The Money Is In Commerce
While the history of mobile has been consumed with peddling 9-cent apps, and now in-app purchases, the future looks like commerce. According to a VisionMobile Developer Economics report, mobile commerce is “expected to account for 2.5 times as much revenue as the rest of the app economy put together in 2015.”
Indeed, much of that commerce craze won’t happen in-app at all, but in-browser, as VisionMobile analyst Christina Voskoglou posits:
App developers prioritizing the Mobile Browser (16%) have significantly higher adoption of e-commerce than iOS (11%) and Android (11%). This is explained by the ease of porting an existing web e-commerce app to mobile and leveraging the popularity of existing e-commerce apps.
But it’s also because most people aren’t so dedicated to a particular brand that they want that brand to sell to them through a dedicated app.
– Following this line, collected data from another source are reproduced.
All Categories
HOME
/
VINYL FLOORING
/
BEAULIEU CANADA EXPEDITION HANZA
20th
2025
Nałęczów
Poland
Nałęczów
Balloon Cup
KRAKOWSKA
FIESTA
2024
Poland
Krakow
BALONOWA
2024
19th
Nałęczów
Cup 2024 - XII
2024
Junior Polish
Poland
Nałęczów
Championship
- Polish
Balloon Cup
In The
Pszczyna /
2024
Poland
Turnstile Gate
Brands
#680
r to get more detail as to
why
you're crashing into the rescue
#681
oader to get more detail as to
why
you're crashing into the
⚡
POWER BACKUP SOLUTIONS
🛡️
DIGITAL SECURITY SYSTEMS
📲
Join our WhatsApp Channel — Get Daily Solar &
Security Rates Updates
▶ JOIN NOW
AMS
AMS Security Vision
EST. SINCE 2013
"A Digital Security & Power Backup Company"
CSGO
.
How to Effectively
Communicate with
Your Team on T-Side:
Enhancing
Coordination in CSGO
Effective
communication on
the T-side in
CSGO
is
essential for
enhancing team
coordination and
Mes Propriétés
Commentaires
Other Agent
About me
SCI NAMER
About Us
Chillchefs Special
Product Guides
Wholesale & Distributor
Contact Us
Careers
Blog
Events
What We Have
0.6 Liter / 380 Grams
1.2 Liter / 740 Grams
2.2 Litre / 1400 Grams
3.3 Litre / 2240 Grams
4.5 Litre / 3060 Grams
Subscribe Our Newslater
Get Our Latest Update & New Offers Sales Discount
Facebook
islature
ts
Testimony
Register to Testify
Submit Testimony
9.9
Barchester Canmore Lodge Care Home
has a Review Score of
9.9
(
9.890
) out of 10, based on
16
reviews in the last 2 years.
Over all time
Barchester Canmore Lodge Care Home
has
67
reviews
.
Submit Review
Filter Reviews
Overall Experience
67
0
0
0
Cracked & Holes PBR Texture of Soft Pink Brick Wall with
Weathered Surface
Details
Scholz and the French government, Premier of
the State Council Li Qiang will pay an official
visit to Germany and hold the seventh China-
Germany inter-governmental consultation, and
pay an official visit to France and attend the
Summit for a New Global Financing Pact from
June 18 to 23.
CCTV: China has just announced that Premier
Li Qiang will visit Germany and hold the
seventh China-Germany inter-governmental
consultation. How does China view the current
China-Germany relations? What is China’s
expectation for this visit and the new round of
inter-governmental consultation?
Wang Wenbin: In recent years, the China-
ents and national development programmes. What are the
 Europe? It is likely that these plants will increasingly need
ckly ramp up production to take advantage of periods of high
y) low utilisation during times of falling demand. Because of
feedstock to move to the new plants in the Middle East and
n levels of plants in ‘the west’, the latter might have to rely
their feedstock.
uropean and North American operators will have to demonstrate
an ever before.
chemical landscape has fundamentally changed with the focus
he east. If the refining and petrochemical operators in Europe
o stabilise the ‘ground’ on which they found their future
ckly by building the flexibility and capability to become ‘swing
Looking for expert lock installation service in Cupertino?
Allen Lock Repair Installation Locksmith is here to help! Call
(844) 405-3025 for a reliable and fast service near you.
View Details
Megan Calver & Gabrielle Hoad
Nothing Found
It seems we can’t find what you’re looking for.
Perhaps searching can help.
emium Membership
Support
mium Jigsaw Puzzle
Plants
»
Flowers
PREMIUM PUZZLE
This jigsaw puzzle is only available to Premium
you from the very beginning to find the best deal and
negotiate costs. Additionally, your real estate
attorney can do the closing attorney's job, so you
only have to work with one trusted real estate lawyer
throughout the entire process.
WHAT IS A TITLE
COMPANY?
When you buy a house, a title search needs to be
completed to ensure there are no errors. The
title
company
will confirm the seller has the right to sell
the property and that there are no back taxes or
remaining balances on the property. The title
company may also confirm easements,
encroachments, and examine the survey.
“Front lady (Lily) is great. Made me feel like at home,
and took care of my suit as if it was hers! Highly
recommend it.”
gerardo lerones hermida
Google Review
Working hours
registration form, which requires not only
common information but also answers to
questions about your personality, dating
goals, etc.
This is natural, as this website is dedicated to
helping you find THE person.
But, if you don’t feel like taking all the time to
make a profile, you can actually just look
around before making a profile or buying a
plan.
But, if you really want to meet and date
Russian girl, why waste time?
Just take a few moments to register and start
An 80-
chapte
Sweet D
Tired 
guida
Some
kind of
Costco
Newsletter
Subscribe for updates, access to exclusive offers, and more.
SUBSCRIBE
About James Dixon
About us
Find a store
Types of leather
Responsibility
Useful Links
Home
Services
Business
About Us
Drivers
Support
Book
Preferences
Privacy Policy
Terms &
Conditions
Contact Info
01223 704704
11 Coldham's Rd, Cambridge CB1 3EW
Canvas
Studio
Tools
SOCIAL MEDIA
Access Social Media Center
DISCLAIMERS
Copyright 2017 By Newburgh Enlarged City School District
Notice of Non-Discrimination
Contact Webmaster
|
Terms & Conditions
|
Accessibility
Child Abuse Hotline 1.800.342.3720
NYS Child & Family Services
They browse, they buy, they move on.
This, however, may not tell the whole story.
Getting The Varian Rule Backwards
Google’s chief economist, Hal Varian, has a clever way of seeing the future. Now dubbed “the Varian Rule,” it goes like this: “A simple way to forecast the future is to look at what rich people have today.”
In other words, what the rich do and have today, the middle class will have in roughly five years and the poor in 10.
Unfortunately, India has this “rule” backwards.
While commerce may be the future of mobile, generally, it’s increasingly the present for India and other developing economies. As pointed out by Voskoglou, in India mobile commerce skyrocketed from 10% to 50% of online transactions during the last 12 months and should top 70% in 2015.
That’s blisteringly fast growth.
But it’s also par for the mobile course in India, which has seen companies like retailer Flipkart—India’s Amazon.com—and Myntra (now owned by Flipkart) dump the Web entirely for mobile apps. Myntra currently sees 80% of its traffic (and 60% of sales) in its mobile app, which the company expects to propel to 90% of traffic and a greater chunk of sales by the end of 2015.
The reason for this torrid mobile commerce growth in India and throughout emerging economies everywhere is necessity. Most of the world can’t afford a laptop. Even if they can, their countries often lack the communications infrastructure to reliably access the Internet with it.
But by Ericsson estimates 90% of the world’s population over the age of 6 will own a phone by 2020. It therefore makes sense to construct commerce around mobile devices.
Seeing The Future
And much of that commerce will transition to apps, not just the Web. Flipkart has moved to app-only because its customers want a dedicated Flipkart experience to buy through them.
On my own iPhone, I only have two commerce apps, excluding travel: Amazon and Nordstrom. They’re the only brands I’ve deemed worthy of dedicated attention (and let’s just say the Amazon app sees a lot more use than the Nordstrom app—I’m not a clothes shopper).
In this app-centric world, Google is the clear winner, as appFigures shows:
Google’s apps and the developers writing for its platform now significantly exceed iOS or any other platform, and have grown much faster.
The answer, as before, is the emerging economies that are growing up on mobile even as the Western economies remain somewhat complacent with their pricey desktops and laptops. Eventually we’ll get around to mobile commerce in earnest, with more spending power to support it, but for now, if you want to see the future, look to India.